(Problem details):
Copy out each line of the material in which the word "Monocromo" appears.
(Beginning of Dataset entries)
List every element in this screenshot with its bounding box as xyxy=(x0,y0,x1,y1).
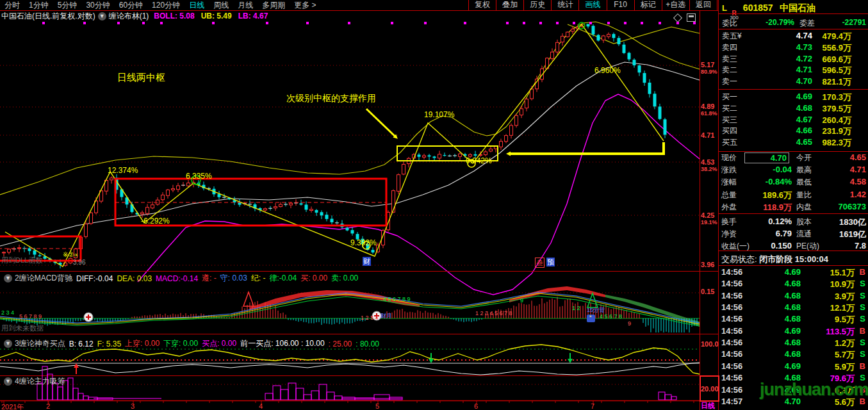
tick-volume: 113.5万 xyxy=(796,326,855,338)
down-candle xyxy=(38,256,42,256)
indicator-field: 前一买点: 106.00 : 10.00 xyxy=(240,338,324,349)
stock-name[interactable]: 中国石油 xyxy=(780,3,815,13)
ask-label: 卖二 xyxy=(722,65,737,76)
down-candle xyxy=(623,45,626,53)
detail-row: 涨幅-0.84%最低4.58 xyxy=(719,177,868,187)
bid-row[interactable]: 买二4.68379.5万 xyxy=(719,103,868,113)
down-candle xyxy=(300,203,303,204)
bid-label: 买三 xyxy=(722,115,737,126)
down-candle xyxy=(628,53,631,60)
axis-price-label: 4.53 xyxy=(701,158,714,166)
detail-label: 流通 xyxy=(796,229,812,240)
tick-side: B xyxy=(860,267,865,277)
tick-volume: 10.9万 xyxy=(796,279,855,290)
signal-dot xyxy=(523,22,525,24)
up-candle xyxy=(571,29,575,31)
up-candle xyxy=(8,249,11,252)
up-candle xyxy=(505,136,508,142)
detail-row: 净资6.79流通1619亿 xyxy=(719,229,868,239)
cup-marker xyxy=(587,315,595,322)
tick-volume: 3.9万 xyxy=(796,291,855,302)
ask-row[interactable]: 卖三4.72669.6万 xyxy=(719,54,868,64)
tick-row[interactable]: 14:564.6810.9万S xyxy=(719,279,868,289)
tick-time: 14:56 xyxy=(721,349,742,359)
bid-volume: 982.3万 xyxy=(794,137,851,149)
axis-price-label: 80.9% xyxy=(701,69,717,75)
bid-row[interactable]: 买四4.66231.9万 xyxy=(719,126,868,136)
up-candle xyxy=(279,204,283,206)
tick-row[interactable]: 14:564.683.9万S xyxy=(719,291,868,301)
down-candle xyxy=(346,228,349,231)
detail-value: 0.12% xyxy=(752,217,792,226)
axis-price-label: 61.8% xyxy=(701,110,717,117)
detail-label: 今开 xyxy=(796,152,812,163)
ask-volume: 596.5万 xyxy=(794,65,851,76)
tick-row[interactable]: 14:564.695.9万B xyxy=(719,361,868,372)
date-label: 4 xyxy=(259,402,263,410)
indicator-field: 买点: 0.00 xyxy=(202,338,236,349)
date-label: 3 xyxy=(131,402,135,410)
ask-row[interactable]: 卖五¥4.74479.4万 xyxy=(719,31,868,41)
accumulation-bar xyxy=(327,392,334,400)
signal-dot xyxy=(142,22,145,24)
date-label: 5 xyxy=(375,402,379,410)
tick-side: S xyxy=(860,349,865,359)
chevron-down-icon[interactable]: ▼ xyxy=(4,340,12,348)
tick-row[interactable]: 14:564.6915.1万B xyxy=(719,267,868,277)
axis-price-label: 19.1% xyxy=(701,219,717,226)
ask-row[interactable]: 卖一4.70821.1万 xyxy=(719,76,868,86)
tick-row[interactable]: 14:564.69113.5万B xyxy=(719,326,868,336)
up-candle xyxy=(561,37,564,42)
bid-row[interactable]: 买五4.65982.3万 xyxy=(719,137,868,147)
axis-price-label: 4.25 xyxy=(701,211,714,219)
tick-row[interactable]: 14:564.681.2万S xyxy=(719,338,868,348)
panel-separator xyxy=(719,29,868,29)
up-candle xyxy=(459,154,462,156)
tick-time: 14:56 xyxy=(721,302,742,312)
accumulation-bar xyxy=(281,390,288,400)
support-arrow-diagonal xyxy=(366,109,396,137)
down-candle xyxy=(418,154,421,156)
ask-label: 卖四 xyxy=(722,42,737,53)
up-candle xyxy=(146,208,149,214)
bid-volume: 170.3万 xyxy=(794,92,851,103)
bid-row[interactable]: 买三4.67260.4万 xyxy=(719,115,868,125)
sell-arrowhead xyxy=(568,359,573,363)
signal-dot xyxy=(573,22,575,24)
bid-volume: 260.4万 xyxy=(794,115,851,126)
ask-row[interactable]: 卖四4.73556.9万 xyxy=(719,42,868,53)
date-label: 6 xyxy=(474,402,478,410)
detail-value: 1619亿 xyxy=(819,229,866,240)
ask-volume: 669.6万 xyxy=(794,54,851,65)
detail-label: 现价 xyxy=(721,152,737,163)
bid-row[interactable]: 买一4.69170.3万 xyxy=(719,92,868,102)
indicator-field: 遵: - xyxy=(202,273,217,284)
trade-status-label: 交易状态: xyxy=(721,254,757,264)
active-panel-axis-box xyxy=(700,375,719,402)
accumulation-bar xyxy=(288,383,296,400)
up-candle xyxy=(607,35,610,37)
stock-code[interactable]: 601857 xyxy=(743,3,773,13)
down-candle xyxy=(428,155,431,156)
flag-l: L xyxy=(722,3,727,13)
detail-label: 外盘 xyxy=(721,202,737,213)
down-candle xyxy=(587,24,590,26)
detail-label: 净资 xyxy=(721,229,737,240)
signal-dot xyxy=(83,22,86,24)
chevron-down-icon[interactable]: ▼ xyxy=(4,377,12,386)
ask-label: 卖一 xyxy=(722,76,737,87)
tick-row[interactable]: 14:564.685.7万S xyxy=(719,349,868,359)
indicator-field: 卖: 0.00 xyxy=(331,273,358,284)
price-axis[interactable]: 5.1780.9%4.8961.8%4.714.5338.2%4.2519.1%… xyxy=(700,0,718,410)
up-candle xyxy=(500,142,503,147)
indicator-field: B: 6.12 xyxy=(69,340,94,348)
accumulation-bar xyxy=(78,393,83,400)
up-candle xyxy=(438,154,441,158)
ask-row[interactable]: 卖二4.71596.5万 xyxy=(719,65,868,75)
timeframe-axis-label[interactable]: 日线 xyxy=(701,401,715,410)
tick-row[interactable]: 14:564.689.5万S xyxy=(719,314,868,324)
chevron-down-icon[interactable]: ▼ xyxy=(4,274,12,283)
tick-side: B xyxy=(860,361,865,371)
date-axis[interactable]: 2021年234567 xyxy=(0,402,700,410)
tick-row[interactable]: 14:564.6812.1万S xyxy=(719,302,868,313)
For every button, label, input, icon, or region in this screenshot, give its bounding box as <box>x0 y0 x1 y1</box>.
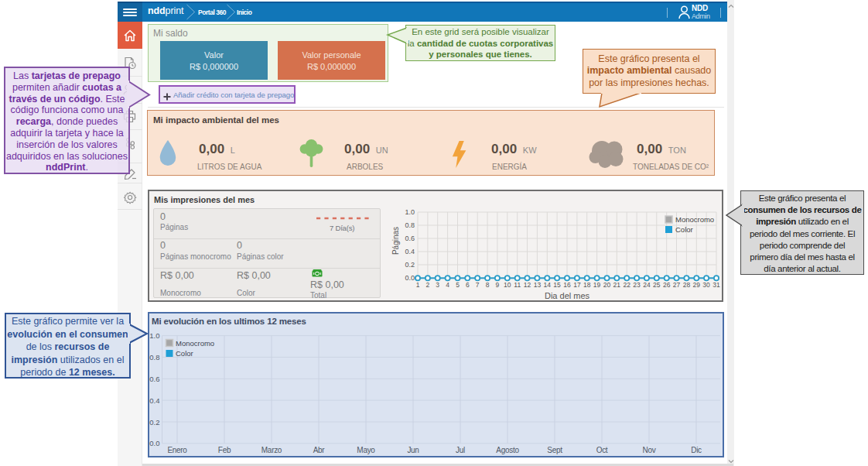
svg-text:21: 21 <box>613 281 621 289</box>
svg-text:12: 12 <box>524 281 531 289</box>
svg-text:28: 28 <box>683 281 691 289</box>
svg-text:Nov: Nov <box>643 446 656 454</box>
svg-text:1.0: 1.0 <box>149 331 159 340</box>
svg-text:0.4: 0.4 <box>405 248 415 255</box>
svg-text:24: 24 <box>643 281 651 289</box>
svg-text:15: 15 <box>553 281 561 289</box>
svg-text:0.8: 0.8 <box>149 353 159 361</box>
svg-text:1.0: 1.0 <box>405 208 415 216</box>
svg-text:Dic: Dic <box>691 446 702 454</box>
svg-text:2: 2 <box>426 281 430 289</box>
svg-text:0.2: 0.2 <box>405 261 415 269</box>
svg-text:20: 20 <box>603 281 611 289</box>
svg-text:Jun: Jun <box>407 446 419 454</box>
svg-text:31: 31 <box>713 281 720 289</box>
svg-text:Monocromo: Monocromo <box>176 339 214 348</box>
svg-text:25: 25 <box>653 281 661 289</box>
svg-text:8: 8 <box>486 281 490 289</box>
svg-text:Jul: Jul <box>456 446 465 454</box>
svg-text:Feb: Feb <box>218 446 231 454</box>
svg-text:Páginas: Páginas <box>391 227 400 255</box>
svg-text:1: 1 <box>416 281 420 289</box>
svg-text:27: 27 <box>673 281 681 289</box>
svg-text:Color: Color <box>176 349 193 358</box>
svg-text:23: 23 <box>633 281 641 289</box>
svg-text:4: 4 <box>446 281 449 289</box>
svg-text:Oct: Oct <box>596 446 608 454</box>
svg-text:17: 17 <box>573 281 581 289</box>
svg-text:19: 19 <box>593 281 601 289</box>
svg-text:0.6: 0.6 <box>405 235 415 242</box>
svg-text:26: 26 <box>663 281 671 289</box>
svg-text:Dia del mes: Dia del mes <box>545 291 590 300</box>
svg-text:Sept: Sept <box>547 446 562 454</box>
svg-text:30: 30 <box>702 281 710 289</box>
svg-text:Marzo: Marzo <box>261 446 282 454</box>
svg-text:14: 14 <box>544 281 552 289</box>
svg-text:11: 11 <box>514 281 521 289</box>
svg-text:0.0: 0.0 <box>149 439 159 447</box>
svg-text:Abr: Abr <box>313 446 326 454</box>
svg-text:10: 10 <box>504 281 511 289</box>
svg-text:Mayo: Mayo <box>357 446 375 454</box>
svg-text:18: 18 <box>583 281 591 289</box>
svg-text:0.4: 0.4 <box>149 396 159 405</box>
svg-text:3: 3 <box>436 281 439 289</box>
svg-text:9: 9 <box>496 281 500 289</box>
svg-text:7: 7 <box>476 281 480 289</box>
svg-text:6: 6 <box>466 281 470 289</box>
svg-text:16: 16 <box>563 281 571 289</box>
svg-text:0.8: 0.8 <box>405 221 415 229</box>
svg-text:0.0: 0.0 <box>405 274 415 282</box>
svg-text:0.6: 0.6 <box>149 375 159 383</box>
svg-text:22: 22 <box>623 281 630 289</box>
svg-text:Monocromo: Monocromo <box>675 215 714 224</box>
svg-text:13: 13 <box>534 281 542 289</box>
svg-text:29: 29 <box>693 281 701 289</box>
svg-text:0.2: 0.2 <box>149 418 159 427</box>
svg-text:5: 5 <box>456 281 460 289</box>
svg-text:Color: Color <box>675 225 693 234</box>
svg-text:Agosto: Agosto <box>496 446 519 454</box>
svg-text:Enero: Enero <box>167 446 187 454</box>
(End of Dataset entries)
(Your solution):
svg-text:Monocromo: Monocromo <box>176 339 214 348</box>
svg-text:Monocromo: Monocromo <box>675 215 714 224</box>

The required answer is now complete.